Argelès-Gazost : intéressante Conférence consacrée « Aux chansons françaises entre 1939 et 1944 »

Le 22 février à 18h30, au Petit Théâtre de la Gare d’Argelès-Gazost, s’est tenu une Conférence consacrée « Aux chansons françaises entre 1939 et 1944 » période marquée par la guerre et l’occupation, mêlant donc histoire et musique, en présence de la Maire-adjointe à la Culture Françoise PAULY.

Elle a été donnée par Marc Olivier BARUCH, ancien élève de Polytechnique et de l’ENA, docteur en histoire et spécialiste de l’administration française sous Vichy. Le Conférencier a commenté des diapos de tableaux historiques en relatant les différentes époques du conflit et plus particulièrement la vie des Français sous l’occupation.

En alternance d’enregistrements d’époque de chansons dans leur version originale pour illustrer ses propos, le groupe musical argelésien : Pat y Picos (guitare et accordéon) avec la participation de la chanteuse Françoise LEROUX ont interprété aussi une partie de ces chansons d’époque.
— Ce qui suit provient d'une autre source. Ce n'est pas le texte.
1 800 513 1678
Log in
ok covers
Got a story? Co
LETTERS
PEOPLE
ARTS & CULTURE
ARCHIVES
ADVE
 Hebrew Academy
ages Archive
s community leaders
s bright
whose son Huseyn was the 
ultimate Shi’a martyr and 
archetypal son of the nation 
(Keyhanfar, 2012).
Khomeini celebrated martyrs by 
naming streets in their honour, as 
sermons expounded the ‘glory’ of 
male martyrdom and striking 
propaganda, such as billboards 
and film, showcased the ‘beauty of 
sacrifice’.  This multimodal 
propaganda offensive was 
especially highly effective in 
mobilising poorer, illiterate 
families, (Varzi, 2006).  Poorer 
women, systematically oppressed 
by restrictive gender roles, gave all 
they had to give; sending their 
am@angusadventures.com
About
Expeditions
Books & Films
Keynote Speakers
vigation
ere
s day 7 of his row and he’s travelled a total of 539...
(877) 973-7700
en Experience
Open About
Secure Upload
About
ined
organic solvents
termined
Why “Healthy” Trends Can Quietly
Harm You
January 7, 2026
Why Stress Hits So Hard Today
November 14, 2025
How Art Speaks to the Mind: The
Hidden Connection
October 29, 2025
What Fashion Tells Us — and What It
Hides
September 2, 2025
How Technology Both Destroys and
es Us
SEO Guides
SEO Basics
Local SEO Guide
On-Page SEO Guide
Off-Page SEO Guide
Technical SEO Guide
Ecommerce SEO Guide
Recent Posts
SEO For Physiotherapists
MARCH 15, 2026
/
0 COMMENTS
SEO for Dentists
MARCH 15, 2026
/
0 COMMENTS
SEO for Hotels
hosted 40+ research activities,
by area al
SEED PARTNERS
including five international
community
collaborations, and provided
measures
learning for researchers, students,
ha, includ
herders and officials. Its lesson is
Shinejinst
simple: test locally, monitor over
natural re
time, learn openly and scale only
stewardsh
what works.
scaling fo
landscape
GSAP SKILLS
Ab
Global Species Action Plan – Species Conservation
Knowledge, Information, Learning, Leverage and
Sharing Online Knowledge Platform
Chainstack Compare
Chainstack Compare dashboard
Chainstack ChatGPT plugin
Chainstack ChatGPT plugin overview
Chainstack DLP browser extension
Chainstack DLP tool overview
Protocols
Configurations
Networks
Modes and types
« On le sait, Français et Françaises adoptèrent des attitudes très diverses durant les longs mois de tourmente que connut la France au début des années 1940 : septembre 1939 à mai 1940 pour la guerre, juin 1940 à août 1944 pour l’occupation. Certains écoutant Pétain, choisirent d’emblée de collaborer avec l’Allemagne nazie, d’autres eurent l’extraordinaire courage, suivant DE GAULLE, de tout risquer dans la résistance, beaucoup hésitèrent, attendirent, balancèrent. Mais tous ou presque chantèrent, parce que la chanson accompagne l’activité humaine depuis toujours.« 

Quant aux chanteurs de l’époque nombreux sont ceux qui se sont accommodé plus ou moins à la situation mais certains moins nombreux ont résisté. Il en a été de même pour les chansonniers humoristes des cabarets très prisés qui eux aussi ont composé avec la situation tandis que certains ont résisté comme Pierre Dac (1893-1975) une figure de la Résistance, grâce à ses interventions sur Radio Londres.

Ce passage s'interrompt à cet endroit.